*** Opening of Given information ***

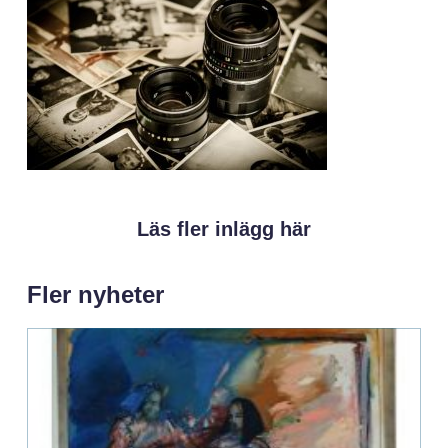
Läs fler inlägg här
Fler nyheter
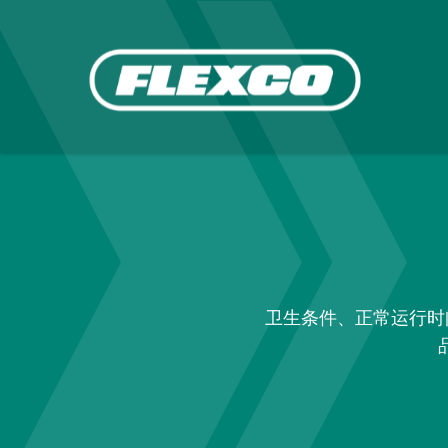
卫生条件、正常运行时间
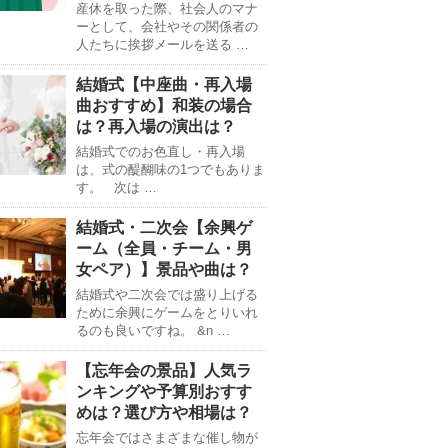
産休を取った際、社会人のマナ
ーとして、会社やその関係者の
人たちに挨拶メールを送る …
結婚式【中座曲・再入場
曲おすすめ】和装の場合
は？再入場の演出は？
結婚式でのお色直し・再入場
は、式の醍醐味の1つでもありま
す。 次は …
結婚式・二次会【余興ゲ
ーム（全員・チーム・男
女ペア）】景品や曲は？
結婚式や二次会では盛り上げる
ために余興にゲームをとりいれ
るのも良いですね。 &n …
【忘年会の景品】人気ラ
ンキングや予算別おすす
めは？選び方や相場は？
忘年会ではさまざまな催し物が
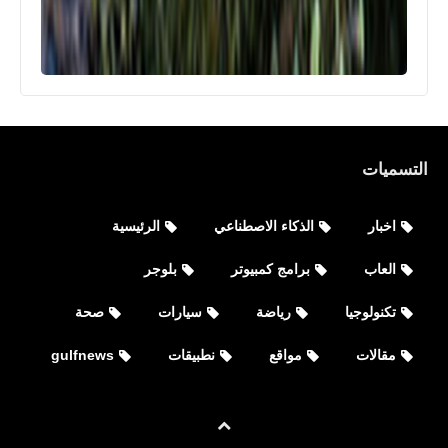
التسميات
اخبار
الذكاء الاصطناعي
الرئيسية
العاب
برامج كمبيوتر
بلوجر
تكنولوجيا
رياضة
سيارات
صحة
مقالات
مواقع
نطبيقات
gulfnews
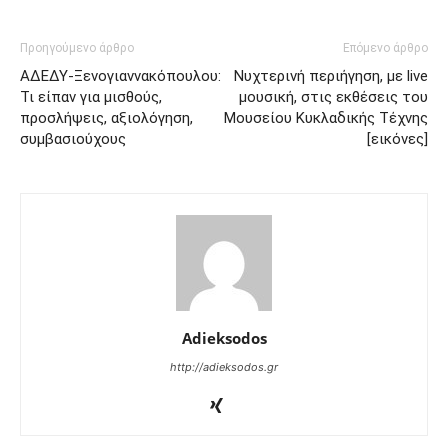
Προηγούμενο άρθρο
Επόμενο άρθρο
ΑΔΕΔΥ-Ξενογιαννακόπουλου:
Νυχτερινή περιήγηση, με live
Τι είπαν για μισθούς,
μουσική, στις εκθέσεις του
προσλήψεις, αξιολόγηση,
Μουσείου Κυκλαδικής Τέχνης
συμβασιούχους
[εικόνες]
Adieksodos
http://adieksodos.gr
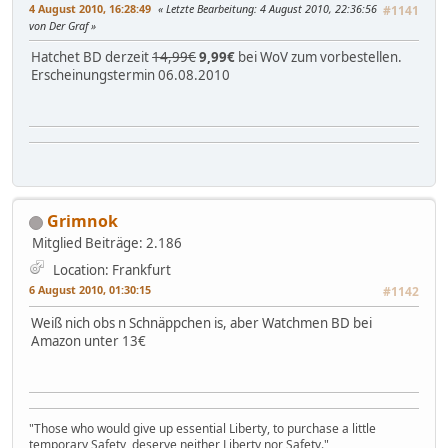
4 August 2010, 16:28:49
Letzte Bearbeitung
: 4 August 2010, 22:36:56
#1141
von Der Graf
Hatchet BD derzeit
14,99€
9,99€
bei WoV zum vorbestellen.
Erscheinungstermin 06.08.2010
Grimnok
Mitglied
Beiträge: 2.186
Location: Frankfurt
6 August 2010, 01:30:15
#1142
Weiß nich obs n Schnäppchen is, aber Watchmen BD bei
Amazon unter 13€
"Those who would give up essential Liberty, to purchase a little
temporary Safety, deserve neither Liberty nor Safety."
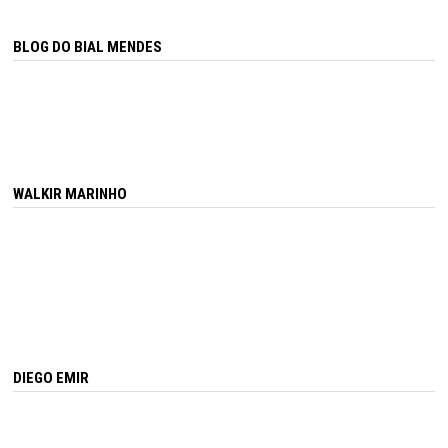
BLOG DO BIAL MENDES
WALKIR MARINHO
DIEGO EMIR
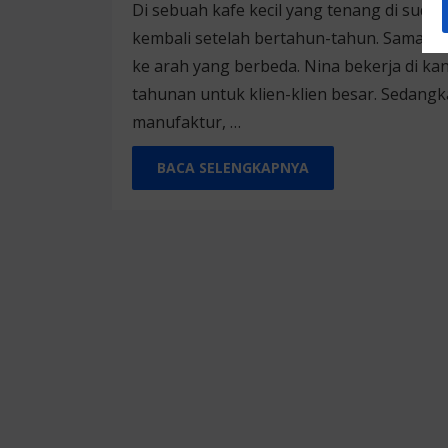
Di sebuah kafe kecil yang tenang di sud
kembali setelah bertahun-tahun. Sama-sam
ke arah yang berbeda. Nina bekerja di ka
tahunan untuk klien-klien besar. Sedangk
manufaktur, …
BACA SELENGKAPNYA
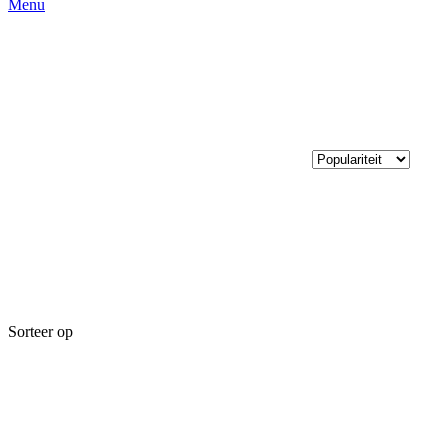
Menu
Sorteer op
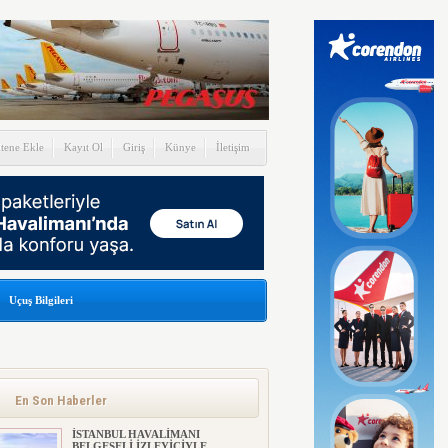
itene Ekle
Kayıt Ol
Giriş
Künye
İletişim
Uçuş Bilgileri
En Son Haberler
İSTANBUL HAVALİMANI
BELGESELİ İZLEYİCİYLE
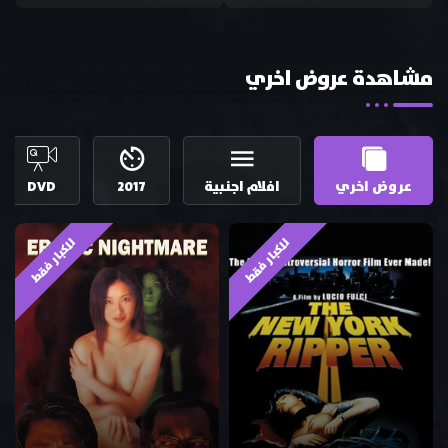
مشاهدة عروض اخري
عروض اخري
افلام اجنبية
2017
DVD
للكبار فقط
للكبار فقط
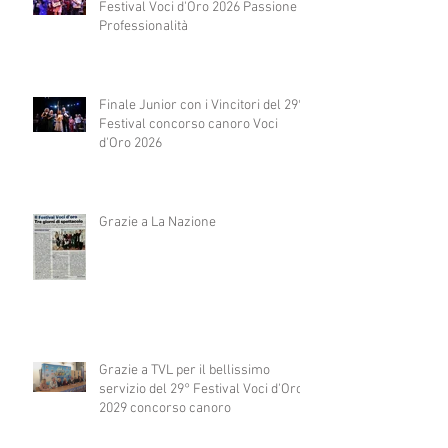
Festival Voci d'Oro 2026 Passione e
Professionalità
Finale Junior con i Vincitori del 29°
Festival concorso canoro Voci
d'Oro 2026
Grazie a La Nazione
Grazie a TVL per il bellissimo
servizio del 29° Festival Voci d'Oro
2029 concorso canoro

*** Close of Given information ***

- _Work item_: Go through the entries above and copy each line with "yang" in it.

- _Task solution_:
Di sebuah kafe kecil yang tenang di sud
ke arah yang berbeda. Nina bekerja di ka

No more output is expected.